### TASK
One number is the full answer: how many lines in the records contain the word "target"?

+++ DATA FOR REVIEW

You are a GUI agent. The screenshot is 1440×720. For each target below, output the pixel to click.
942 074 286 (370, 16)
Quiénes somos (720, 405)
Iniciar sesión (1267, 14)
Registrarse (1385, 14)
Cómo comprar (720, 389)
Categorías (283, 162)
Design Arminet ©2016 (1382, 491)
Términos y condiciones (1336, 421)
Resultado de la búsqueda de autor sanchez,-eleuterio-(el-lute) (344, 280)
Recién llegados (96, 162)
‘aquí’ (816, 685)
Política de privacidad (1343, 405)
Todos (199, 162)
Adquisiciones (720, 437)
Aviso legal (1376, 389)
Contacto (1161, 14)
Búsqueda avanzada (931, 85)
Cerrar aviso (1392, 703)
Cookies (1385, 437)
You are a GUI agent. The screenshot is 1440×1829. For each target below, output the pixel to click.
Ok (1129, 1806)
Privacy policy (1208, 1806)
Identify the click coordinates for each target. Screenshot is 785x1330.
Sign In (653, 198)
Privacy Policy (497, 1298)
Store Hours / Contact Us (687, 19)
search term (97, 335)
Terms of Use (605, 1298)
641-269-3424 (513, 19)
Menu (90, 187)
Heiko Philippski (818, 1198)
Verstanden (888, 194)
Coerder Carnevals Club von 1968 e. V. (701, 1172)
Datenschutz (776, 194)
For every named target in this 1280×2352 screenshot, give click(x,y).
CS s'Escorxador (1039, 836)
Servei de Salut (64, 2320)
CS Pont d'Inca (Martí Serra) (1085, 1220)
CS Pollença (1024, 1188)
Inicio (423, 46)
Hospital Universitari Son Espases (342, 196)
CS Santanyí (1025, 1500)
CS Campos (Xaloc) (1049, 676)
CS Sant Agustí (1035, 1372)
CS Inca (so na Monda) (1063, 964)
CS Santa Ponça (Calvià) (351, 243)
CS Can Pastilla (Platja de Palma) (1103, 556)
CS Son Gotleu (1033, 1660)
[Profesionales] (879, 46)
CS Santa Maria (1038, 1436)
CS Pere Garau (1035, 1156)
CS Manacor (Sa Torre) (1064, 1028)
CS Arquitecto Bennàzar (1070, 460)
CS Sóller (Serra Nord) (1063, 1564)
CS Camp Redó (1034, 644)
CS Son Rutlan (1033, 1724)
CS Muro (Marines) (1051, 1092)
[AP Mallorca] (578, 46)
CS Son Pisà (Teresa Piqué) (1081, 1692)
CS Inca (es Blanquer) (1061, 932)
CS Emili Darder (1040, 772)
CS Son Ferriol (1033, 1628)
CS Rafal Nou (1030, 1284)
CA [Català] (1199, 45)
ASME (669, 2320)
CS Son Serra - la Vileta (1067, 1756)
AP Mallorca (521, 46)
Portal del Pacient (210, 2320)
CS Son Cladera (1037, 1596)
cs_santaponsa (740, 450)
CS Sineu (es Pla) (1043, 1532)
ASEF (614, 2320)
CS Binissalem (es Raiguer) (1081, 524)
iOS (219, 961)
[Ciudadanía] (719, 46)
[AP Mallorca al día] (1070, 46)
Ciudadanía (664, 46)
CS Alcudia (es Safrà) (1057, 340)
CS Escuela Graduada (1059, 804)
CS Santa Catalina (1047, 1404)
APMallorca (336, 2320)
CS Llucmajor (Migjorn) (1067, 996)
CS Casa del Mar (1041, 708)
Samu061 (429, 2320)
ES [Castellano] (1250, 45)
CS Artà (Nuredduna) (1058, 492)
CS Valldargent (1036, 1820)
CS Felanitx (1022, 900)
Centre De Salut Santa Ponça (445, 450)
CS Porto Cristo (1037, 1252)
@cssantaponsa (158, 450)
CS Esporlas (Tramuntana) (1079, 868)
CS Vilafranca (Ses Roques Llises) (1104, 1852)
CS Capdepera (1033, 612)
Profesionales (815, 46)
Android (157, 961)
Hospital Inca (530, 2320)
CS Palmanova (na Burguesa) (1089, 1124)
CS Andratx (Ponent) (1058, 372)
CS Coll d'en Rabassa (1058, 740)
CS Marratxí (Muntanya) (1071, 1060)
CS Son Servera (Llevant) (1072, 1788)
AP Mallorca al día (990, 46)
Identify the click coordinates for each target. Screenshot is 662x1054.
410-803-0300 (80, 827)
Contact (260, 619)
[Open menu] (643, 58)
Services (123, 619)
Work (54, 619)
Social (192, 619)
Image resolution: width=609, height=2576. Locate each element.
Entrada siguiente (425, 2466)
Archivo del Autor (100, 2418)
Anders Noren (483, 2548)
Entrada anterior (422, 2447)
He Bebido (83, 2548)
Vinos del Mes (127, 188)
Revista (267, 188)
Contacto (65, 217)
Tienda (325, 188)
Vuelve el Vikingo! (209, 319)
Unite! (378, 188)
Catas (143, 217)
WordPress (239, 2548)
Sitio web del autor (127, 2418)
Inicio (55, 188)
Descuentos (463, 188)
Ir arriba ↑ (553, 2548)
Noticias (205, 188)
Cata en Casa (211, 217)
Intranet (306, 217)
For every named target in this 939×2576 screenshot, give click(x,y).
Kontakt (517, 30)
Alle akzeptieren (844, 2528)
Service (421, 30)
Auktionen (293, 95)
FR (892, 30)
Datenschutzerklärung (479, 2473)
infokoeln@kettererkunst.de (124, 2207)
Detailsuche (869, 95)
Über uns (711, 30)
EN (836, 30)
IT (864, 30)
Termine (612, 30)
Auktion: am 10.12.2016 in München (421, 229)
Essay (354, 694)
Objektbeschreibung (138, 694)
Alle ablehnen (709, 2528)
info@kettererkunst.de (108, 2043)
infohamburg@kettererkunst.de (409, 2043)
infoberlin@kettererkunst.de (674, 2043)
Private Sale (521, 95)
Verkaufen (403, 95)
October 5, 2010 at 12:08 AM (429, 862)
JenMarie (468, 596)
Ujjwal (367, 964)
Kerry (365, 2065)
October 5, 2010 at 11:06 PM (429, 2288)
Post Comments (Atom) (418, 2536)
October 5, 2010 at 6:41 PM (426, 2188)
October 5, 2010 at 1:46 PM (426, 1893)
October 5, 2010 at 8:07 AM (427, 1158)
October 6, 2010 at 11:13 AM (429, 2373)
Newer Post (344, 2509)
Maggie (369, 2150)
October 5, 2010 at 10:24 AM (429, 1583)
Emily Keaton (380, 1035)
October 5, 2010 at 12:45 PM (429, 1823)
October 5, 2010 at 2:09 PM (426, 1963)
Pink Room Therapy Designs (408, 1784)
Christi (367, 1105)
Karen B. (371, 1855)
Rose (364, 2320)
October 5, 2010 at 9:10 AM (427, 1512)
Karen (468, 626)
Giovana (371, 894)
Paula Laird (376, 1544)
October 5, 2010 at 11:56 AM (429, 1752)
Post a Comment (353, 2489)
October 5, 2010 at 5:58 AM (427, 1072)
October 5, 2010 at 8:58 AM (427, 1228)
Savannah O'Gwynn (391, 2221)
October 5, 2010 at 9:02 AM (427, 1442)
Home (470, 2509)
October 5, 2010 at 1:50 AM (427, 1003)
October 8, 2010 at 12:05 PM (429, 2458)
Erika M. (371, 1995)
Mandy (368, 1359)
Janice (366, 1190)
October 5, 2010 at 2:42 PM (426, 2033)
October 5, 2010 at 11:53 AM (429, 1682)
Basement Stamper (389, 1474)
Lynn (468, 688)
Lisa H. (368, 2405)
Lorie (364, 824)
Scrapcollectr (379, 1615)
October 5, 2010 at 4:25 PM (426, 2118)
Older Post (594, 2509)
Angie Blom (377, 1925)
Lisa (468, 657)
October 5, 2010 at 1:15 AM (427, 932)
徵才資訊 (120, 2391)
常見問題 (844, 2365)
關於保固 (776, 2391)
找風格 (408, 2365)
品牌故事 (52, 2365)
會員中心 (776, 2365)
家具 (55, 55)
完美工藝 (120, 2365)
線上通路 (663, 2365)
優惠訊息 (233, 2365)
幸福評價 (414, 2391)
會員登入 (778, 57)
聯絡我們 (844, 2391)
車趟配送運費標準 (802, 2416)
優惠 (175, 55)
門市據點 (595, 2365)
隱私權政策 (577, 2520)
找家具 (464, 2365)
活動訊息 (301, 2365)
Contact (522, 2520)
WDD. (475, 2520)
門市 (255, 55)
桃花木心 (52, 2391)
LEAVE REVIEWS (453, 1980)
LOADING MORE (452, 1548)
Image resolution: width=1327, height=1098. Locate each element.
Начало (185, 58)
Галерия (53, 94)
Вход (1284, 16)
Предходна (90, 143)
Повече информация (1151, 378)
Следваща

++++++

### ANSWER AREA
6